Together they pricked their mares, whirled them about, and fled, while from behind they heard the soothing “Whoas” of the rider, the thuds of the heavy hoofs on the roadway, and a wild imperative neigh. The Outlaw answered, and the Fawn was but a moment behind her. From the commotion they knew Mountain Lad was getting tempestuous.

Leaning to the curve, they swept into a cross-road and in fifty paces pulled up, where they waited till the danger was past.

“He’s never really injured anybody yet,” Paula said, as they started back.

“Except when he casually stepped on Cowley’s toes.

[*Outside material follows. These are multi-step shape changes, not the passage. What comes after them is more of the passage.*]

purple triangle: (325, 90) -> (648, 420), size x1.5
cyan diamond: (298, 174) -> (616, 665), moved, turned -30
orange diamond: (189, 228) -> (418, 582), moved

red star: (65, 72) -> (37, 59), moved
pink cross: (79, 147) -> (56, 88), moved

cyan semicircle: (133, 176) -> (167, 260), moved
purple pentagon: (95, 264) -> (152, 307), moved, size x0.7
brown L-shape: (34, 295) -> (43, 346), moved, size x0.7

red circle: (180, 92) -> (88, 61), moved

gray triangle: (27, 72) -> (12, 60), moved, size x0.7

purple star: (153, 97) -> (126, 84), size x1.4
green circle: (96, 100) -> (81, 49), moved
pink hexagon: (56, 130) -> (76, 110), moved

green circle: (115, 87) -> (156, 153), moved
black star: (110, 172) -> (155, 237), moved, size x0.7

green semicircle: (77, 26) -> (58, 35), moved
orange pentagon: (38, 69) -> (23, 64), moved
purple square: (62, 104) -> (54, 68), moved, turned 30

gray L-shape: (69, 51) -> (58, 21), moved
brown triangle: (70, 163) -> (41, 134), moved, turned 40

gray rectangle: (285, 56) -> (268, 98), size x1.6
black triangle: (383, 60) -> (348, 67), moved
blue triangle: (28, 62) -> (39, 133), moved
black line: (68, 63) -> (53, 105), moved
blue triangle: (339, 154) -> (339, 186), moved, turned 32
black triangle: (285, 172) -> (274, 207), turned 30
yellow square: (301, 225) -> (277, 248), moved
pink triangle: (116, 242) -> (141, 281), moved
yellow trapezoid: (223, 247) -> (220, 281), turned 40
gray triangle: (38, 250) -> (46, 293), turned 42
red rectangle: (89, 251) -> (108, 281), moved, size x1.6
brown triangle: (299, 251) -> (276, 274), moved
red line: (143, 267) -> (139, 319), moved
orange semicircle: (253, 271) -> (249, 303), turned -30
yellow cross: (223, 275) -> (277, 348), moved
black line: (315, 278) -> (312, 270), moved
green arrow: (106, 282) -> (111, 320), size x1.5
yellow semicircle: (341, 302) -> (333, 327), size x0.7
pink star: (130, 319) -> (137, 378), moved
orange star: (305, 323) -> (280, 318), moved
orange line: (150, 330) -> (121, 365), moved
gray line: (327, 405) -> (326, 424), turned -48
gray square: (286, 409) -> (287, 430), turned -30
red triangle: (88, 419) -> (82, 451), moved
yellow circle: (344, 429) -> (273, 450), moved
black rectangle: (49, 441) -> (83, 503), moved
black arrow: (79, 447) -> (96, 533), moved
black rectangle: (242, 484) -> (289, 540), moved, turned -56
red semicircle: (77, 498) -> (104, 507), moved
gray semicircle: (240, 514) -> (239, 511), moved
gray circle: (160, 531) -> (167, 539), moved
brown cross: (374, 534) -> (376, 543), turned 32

You remember he was laid up in bed for a month,” Dick reminded her, straightening out the Outlaw from a sidle and with a flicker of glance catching the strange look with which Paula was regarding him.

There was question in it, he could see, and love in it, and fear—­yes, almost fear, or at least apprehension that bordered on dismay; but, most of all, a seeking, a searching, a questioning. Not entirely ungermane to her mood, was his thought, had been that remark of his thinking in statistics.

But he made that he had not seen, whipping out his pad, and, with an interested glance at a culvert they were passing, making a note.

“They missed it,” he said. “It should have been repaired a month ago.”

“What has become of all those Nevada mustangs?” Paula inquired.

This was a flyer Dick had taken, when a bad season for Nevada pasture had caused mustangs to sell for a song with the alternative of starving to death. He had shipped a trainload down and ranged them in his wilder mountain pastures to the west.